» TASK DETAILS: An exact copy of every record, with no pictures, please.
***** MATERIAL FOR THIS EXERCISE
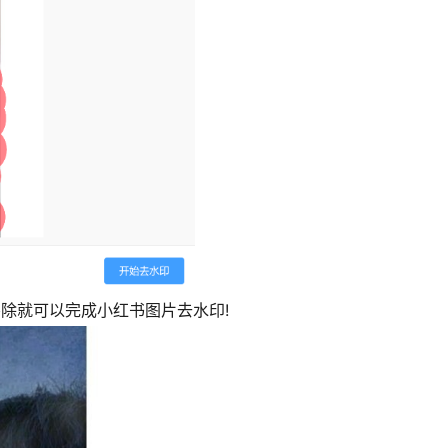
除就可以完成小红书图片去水印!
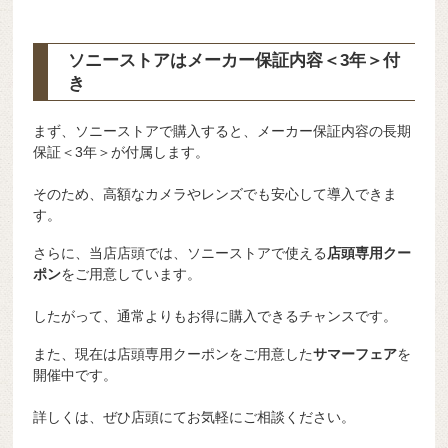
ソニーストアはメーカー保証内容
＜3年＞
付
き
まず、ソニーストアで購入すると、メーカー保証内容の長期
保証＜3年＞が付属します。
そのため、高額なカメラやレンズでも安心して導入できま
す。
さらに、当店店頭では、ソニーストアで使える
店頭専用クー
ポン
をご用意しています。
したがって、通常よりもお得に購入できるチャンスです。
また、現在は店頭専用クーポンをご用意した
サマーフェア
を
開催中です。
詳しくは、ぜひ店頭にてお気軽にご相談ください。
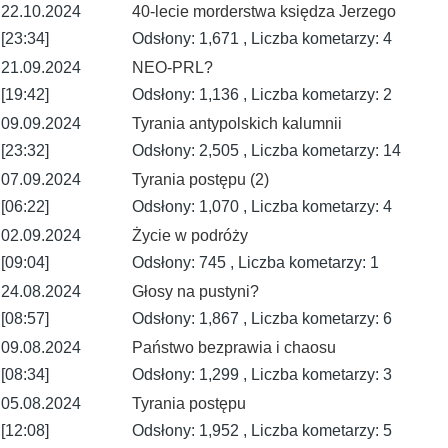
22.10.2024
40-lecie morderstwa księdza Jerzego
[23:34]
Odsłony: 1,671 , Liczba kometarzy: 4
21.09.2024
NEO-PRL?
[19:42]
Odsłony: 1,136 , Liczba kometarzy: 2
09.09.2024
Tyrania antypolskich kalumnii
[23:32]
Odsłony: 2,505 , Liczba kometarzy: 14
07.09.2024
Tyrania postępu (2)
[06:22]
Odsłony: 1,070 , Liczba kometarzy: 4
02.09.2024
Życie w podróży
[09:04]
Odsłony: 745 , Liczba kometarzy: 1
24.08.2024
Głosy na pustyni?
[08:57]
Odsłony: 1,867 , Liczba kometarzy: 6
09.08.2024
Państwo bezprawia i chaosu
[08:34]
Odsłony: 1,299 , Liczba kometarzy: 3
05.08.2024
Tyrania postępu
[12:08]
Odsłony: 1,952 , Liczba kometarzy: 5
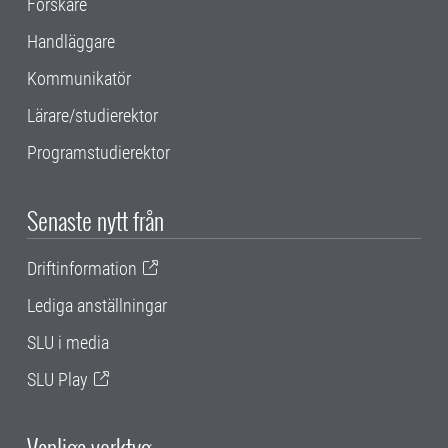
Forskare
Handläggare
Kommunikatör
Lärare/studierektor
Programstudierektor
Senaste nytt från
Driftinformation
Lediga anställningar
SLU i media
SLU Play
Vanliga verktyg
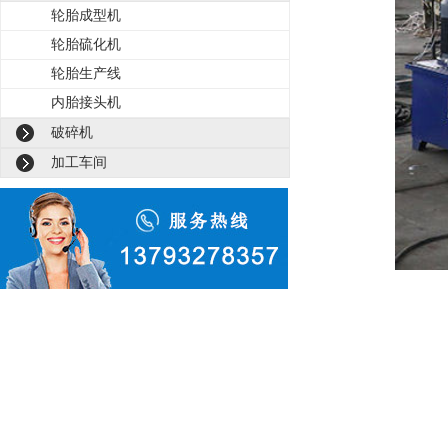
轮胎成型机
轮胎硫化机
轮胎生产线
内胎接头机
破碎机
加工车间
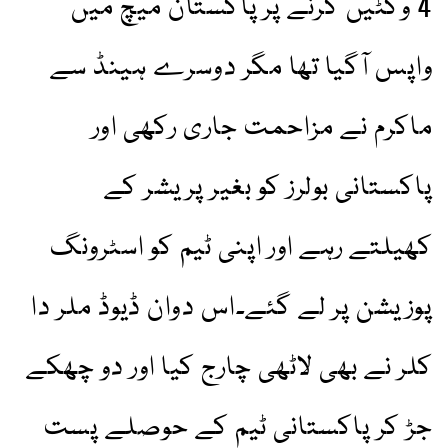
4 وکٹیں گرنے پرپاکستان میچ میں
واپس آگیا تھا مگر دوسرے ہینڈ سے
ماکرم نے مزاحمت جاری رکھی اور
پاکستانی بولرز کو بغیر پریشر کے
کھیلتے رہے اور اپنی ٹیم کو اسٹرونگ
پوزیشن پر لے گئے۔اس دوان ڈیوڈ ملر دا
کلر نے بھی لاٹھی چارج کیا اور دو چھکے
جڑ کر پاکستانی ٹیم کے حوصلے پست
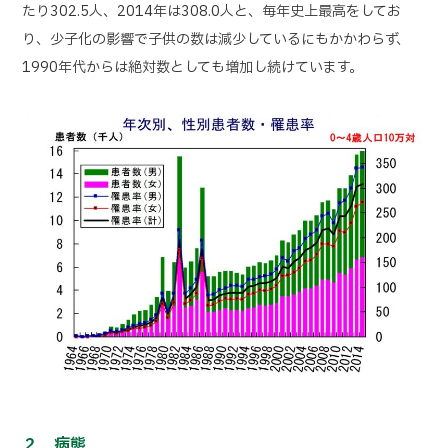
たり302.5人、2014年は308.0人と、毎年史上最高を
してお
り、少子化の影響で子供の数は減少しているにもかかわらず、
1990年代からは絶対数としても増加し続けています。
２．病態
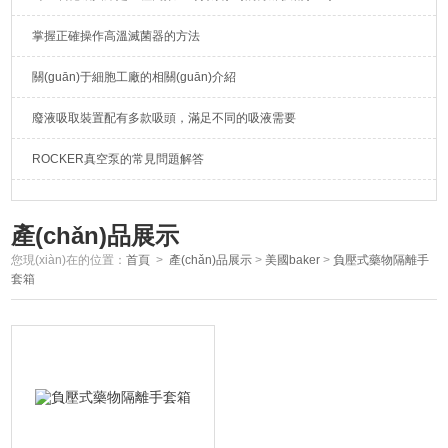
掌握正確操作高溫滅菌器的方法
關(guān)于細胞工廠的相關(guān)介紹
廢液吸取裝置配有多款吸頭，滿足不同的吸液需要
ROCKER真空泵的常見問題解答
產(chǎn)品展示
您現(xiàn)在的位置：
首頁
>
產(chǎn)品展示
>
美國baker
>
負壓式藥物隔離手
套箱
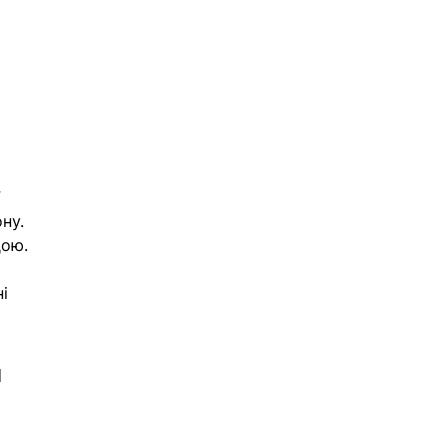
 
ону.
ою. 
і 
 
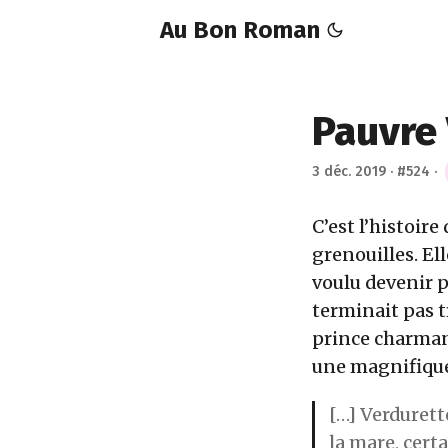
Au Bon Roman
Pauvre 
3 déc. 2019
·
#524
·
C’est l’histoire
grenouilles. El
voulu devenir p
terminait pas t
prince charman
une magnifique 
[…] Verdurett
la mare, cert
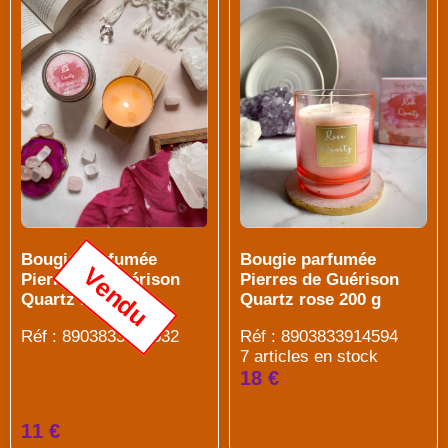
Bougie parfumée
Bougie parfumée
Vendu
Pierres de Guérison
Pierres de Guérison
Quartz rose 80 g
Quartz rose 200 g
Réf : 8903833914532
Réf : 8903833914594
7 articles en stock
18 €
11 €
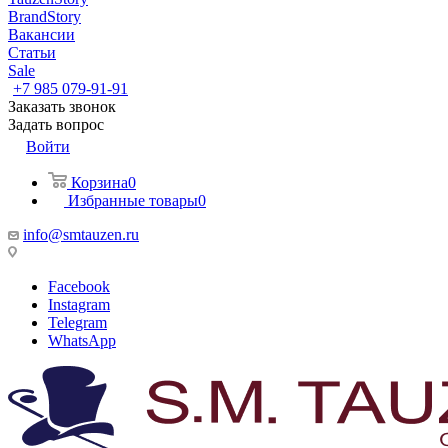
BrandStory
Вакансии
Статьи
Sale
+7 985 079-91-91
Заказать звонок
Задать вопрос
Войти
Корзина
0
Избранные товары
0
info@smtauzen.ru
Facebook
Instagram
Telegram
WhatsApp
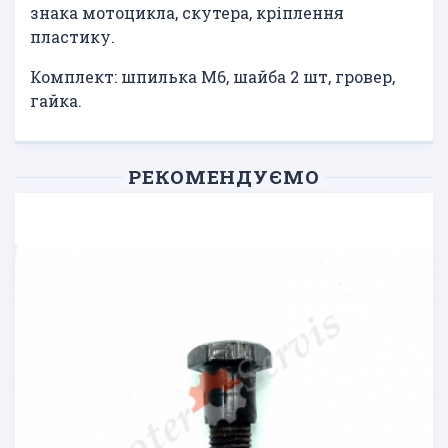
знака мотоцикла, скутера, кріплення
пластику.
Комплект: шпилька М6, шайба 2 шт, гровер,
гайка.
РЕКОМЕНДУЄМО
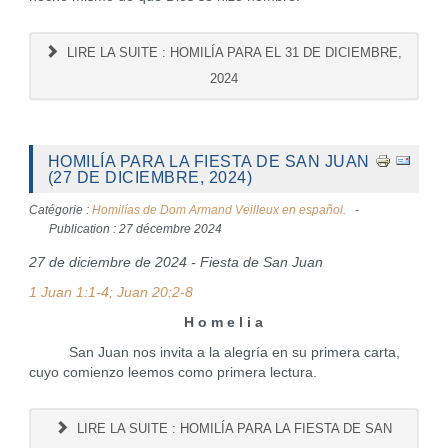
LIRE LA SUITE : HOMILÍA PARA EL 31 DE DICIEMBRE,
2024
HOMILÍA PARA LA FIESTA DE SAN JUAN
(27 DE DICIEMBRE, 2024)
Catégorie :
Homilías de Dom Armand Veilleux en español.
Publication : 27 décembre 2024
27 de diciembre de 2024 - Fiesta de San Juan
1 Juan 1:1-4; Juan 20:2-8
H o m e l i a
San Juan nos invita a la alegría en su primera carta,
cuyo comienzo leemos como primera lectura.
LIRE LA SUITE : HOMILÍA PARA LA FIESTA DE SAN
**********
» OUTPUT FOR THIS TASK:
除就可以完成小红书图片去水印!
ソニーストアはメーカー保証内容
＜3年＞
付
き
まず、ソニーストアで購入すると、メーカー保証内容の長期
保証＜3年＞が付属します。
そのため、高額なカメラやレンズでも安心して導入できま
す。
さらに、当店店頭では、ソニーストアで使える
店頭専用クー
ポン
をご用意しています。
したがって、通常よりもお得に購入できるチャンスです。
また、現在は店頭専用クーポンをご用意した
サマーフェア
を
開催中です。
詳しくは、ぜひ店頭にてお気軽にご相談ください。
22.10.2024
40-lecie morderstwa księdza Jerzego
[23:34]
Odsłony: 1,671 , Liczba kometarzy: 4
21.09.2024
NEO-PRL?
[19:42]
Odsłony: 1,136 , Liczba kometarzy: 2
09.09.2024
Tyrania antypolskich kalumnii
[23:32]
Odsłony: 2,505 , Liczba kometarzy: 14
07.09.2024
Tyrania postępu (2)
[06:22]
Odsłony: 1,070 , Liczba kometarzy: 4
02.09.2024
Życie w podróży
[09:04]
Odsłony: 745 , Liczba kometarzy: 1
24.08.2024
Głosy na pustyni?
[08:57]
Odsłony: 1,867 , Liczba kometarzy: 6
09.08.2024
Państwo bezprawia i chaosu
[08:34]
Odsłony: 1,299 , Liczba kometarzy: 3
05.08.2024
Tyrania postępu
[12:08]
Odsłony: 1,952 , Liczba kometarzy: 5
Forskare
Handläggare
Kommunikatör
Lärare/studierektor
Programstudierektor
Senaste nytt från
Driftinformation
Lediga anställningar
SLU i media
SLU Play
Vanliga verktyg
轮胎成型机
轮胎硫化机
轮胎生产线
内胎接头机
破碎机
加工车间
4 وکٹیں گرنے پرپاکستان میچ میں
واپس آگیا تھا مگر دوسرے ہینڈ سے
ماکرم نے مزاحمت جاری رکھی اور
پاکستانی بولرز کو بغیر پریشر کے
کھیلتے رہے اور اپنی ٹیم کو اسٹرونگ
پوزیشن پر لے گئے۔اس دوان ڈیوڈ ملر دا
کلر نے بھی لاٹھی چارج کیا اور دو چھکے
جڑ کر پاکستانی ٹیم کے حوصلے پست
たり302.5人、2014年は308.0人と、毎年史上最高を
してお
り、少子化の影響で子供の数は減少しているにもかかわらず、
1990年代からは絶対数としても増加し続けています。
２．病態
掌握正確操作高溫滅菌器的方法
關(guān)于細胞工廠的相關(guān)介紹
廢液吸取裝置配有多款吸頭，滿足不同的吸液需要
ROCKER真空泵的常見問題解答
產(chǎn)品展示
您現(xiàn)在的位置：
首頁
>
產(chǎn)品展示
>
美國baker
>
負壓式藥物隔離手
套箱
 
ону.
ою. 
і 
 
Au Bon Roman
Pauvre 
3 déc. 2019
·
#524
·
C’est l’histoire
grenouilles. El
voulu devenir p
terminait pas t
prince charman
une magnifique 
[…] Verdurett
la mare, cert
Bougie parfumée
Bougie parfumée
Vendu
Pierres de Guérison
Pierres de Guérison
Quartz rose 80 g
Quartz rose 200 g
Réf : 8903833914532
Réf : 8903833914594
7 articles en stock
18 €
11 €
BrandStory
Вакансии
Статьи
Sale
+7 985 079-91-91
Заказать звонок
Задать вопрос
Войти
Корзина
0
Избранные товары
0
info@smtauzen.ru
Facebook
Instagram
Telegram
WhatsApp
знака мотоцикла, скутера, кріплення
пластику.
Комплект: шпилька М6, шайба 2 шт, гровер,
гайка.
РЕКОМЕНДУЄМО
LIRE LA SUITE : HOMILÍA PARA EL 31 DE DICIEMBRE,
2024
HOMILÍA PARA LA FIESTA DE SAN JUAN
(27 DE DICIEMBRE, 2024)
Catégorie :
Homilías de Dom Armand Veilleux en español.
Publication : 27 décembre 2024
27 de diciembre de 2024 - Fiesta de San Juan
1 Juan 1:1-4; Juan 20:2-8
H o m e l i a
San Juan nos invita a la alegría en su primera carta,
cuyo comienzo leemos como primera lectura.
LIRE LA SUITE : HOMILÍA PARA LA FIESTA DE SAN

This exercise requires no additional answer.